‘Trapped in a jungle of crazy flesh eaters!’
Eaten Alive! – original title: Mangiati vivi! – is a 1980 Italian cannibal film written and directed by Umberto Lenzi (Nightmare City; Eyeball; Seven Blood-Stained Orchids; et al). The story is loosely based on the Jonestown Massacre of 1978. Alternative titles include Doomed to Die; The Emerald Jungle and Eaten Alive by Cannibals.
The film stars Robert Kerman, Janet Agren, Paola Senatore, Mel Ferrer, Ivan Rassimov and Me Me Lai.

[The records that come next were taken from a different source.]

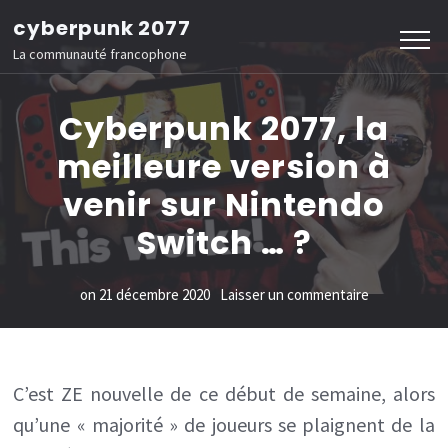
Aller
cyberpunk 2077
au
La communauté francophone
contenu
(Pressez
Cyberpunk 2077, la
Entrée)
meilleure version à
venir sur Nintendo
Switch … ?
sur
on
21 décembre 2020
Laisser un commentaire
Cyberpunk
2077,
la
C’est ZE nouvelle de ce début de semaine, alors
qu’une « majorité » de joueurs se plaignent de la
meilleure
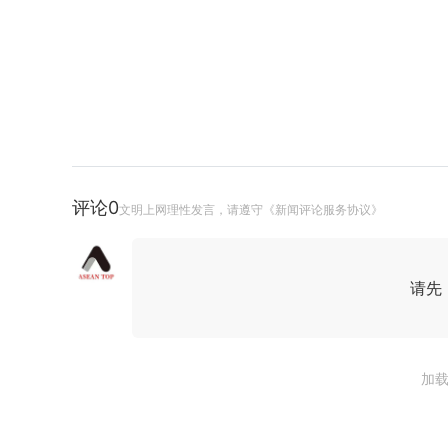
评论
0
文明上网理性发言，请遵守《新闻评论服务协议》
请先
加载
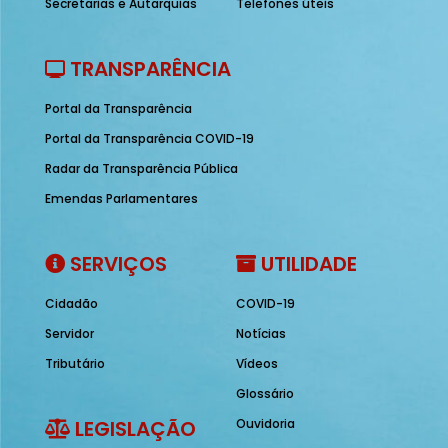
Secretarias e Autarquias
Telefones úteis
TRANSPARÊNCIA
Portal da Transparência
Portal da Transparência COVID-19
Radar da Transparência Pública
Emendas Parlamentares
SERVIÇOS
UTILIDADE
Cidadão
COVID-19
Servidor
Notícias
Tributário
Vídeos
Glossário
LEGISLAÇÃO
Ouvidoria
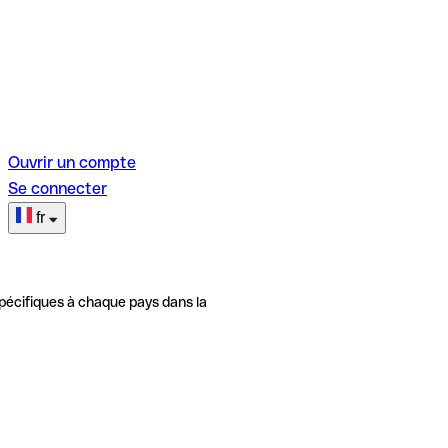
Ouvrir un compte
Se connecter
fr
pécifiques à chaque pays dans la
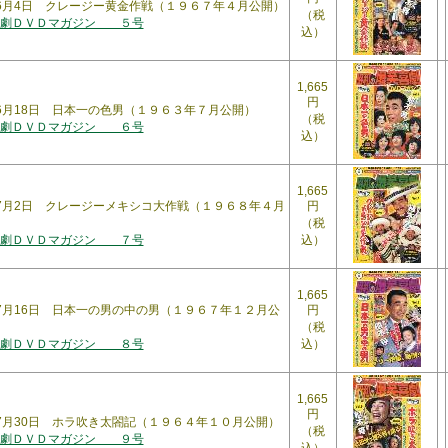
3年6月4日 クレージー黄金作戦（１９６７年４月公開）
（税
喜劇ＤＶＤマガジン ５号
込）
1,665
円
年6月18日 日本一の色男（１９６３年７月公開）
（税
喜劇ＤＶＤマガジン ６号
込）
1,665
3年7月2日 クレージーメキシコ大作戦（１９６８年４月
円
（税
喜劇ＤＶＤマガジン ７号
込）
1,665
3年7月16日 日本一の男の中の男（１９６７年１２月公
円
（税
喜劇ＤＶＤマガジン ８号
込）
1,665
円
3年7月30日 ホラ吹き太閤記（１９６４年１０月公開）
（税
喜劇ＤＶＤマガジン ９号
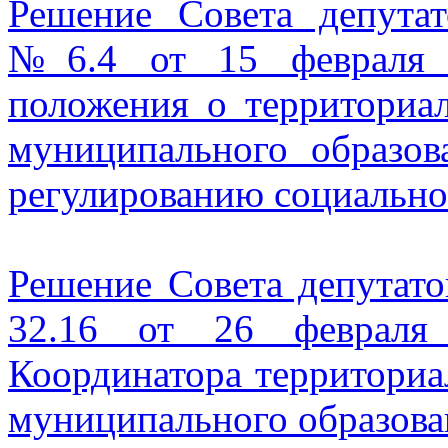
Решение Совета депут
№6.4 от 15 февраля 
положения о территориа
муниципального образо
регулированию социальн
Решение Совета депута
32.16 от 26 февраля
Координатора территориа
муниципального образов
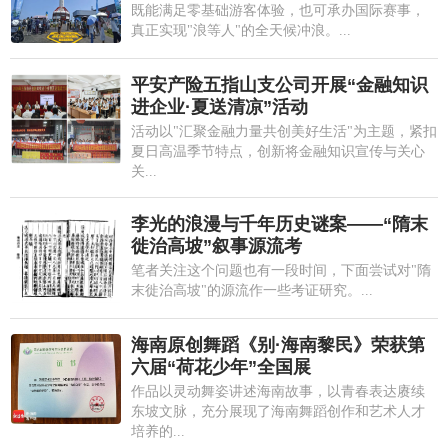
既能满足零基础游客体验，也可承办国际赛事，
真正实现"浪等人"的全天候冲浪。...
平安产险五指山支公司开展“金融知识
进企业·夏送清凉”活动
活动以"汇聚金融力量共创美好生活"为主题，紧扣
夏日高温季节特点，创新将金融知识宣传与关心
关...
李光的浪漫与千年历史谜案——“隋末
徙治高坡”叙事源流考
笔者关注这个问题也有一段时间，下面尝试对"隋
末徙治高坡"的源流作一些考证研究。...
海南原创舞蹈《别·海南黎民》荣获第
六届“荷花少年”全国展
作品以灵动舞姿讲述海南故事，以青春表达赓续
东坡文脉，充分展现了海南舞蹈创作和艺术人才
培养的...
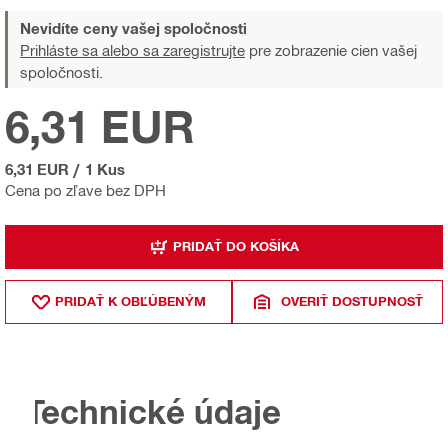
Nevidíte ceny vašej spoločnosti
Prihláste sa alebo sa zaregistrujte
pre zobrazenie cien vašej
spoločnosti.
6,31 EUR
6,31 EUR
/
1 Kus
Cena po zľave bez DPH
PRIDAŤ DO KOŠÍKA
PRIDAŤ K OBĽÚBENÝM
OVERIŤ DOSTUPNOSŤ
Technické údaje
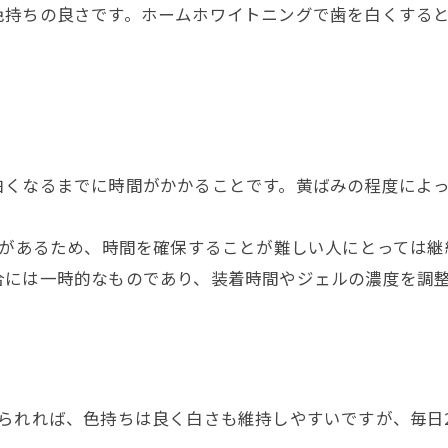
色持ちの良さです。ホームホワイトニングで歯を白くする
白くなるまでに時間がかかることです。黄ばみの程度によ
要があるため、時間を確保することが難しい人にとっては
合には一時的なものであり、装着時間やジェルの濃度を調
られれば、色持ちは良く白さも維持しやすいですが、毎日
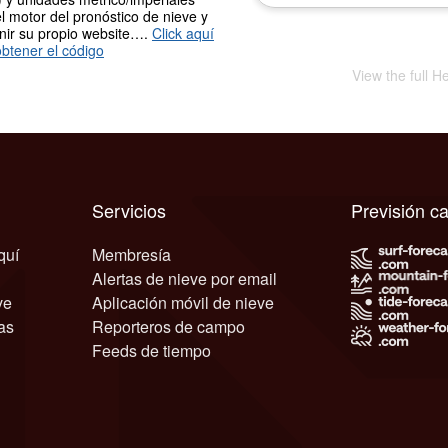
l motor del pronóstico de nieve y
nir su propio website….
Click aquí
btener el código
View the full H
Servicios
Previsión c
quí
Membresía
Alertas de nieve por email
ve
Aplicación móvil de nieve
as
Reporteros de campo
Feeds de tiempo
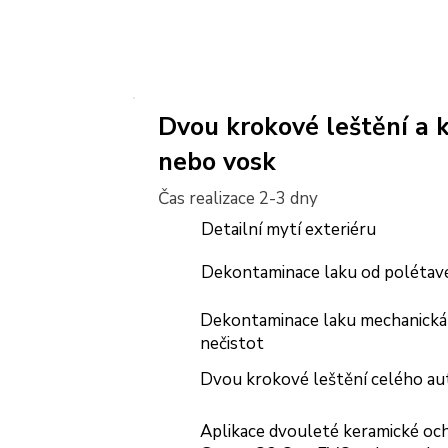
Dvou krokové leštění a 
nebo vosk
Čas realizace 2-3 dny
Detailní mytí exteriéru
Dekontaminace laku od polétav
Dekontaminace laku mechanická
nečistot
Dvou krokové leštění celého au
Aplikace dvouleté keramické oc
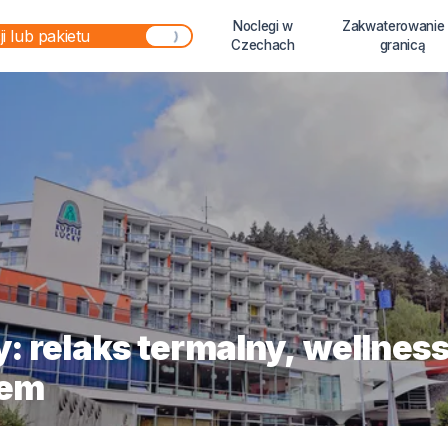
Noclegi w
Zakwaterowanie
Czechach
granicą
: relaks termalny, wellness
hem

Alongside Cannibal Holocaust and Cannibal Ferox, Eaten Alive! is one of the most notorious cannibal films. The film features scenes of nudity, castration, rape, animal cruelty, graphic gore and mondo footage of a pain ceremony.
Most of the violent scenes from the film were lifted from other movies in the genre, namely Lenzi’s previous cannibal film from 1972, The Man from Deep River (footage of a mongoose fighting a cobra and a native woman being sexually assaulted); Ruggero Deodato’s Last Cannibal World (a tribal castration and fatal punishment scene, 1976) and Sergio Martino’s The Mountain of the Cannibal God (a python eating a monkey, 1978).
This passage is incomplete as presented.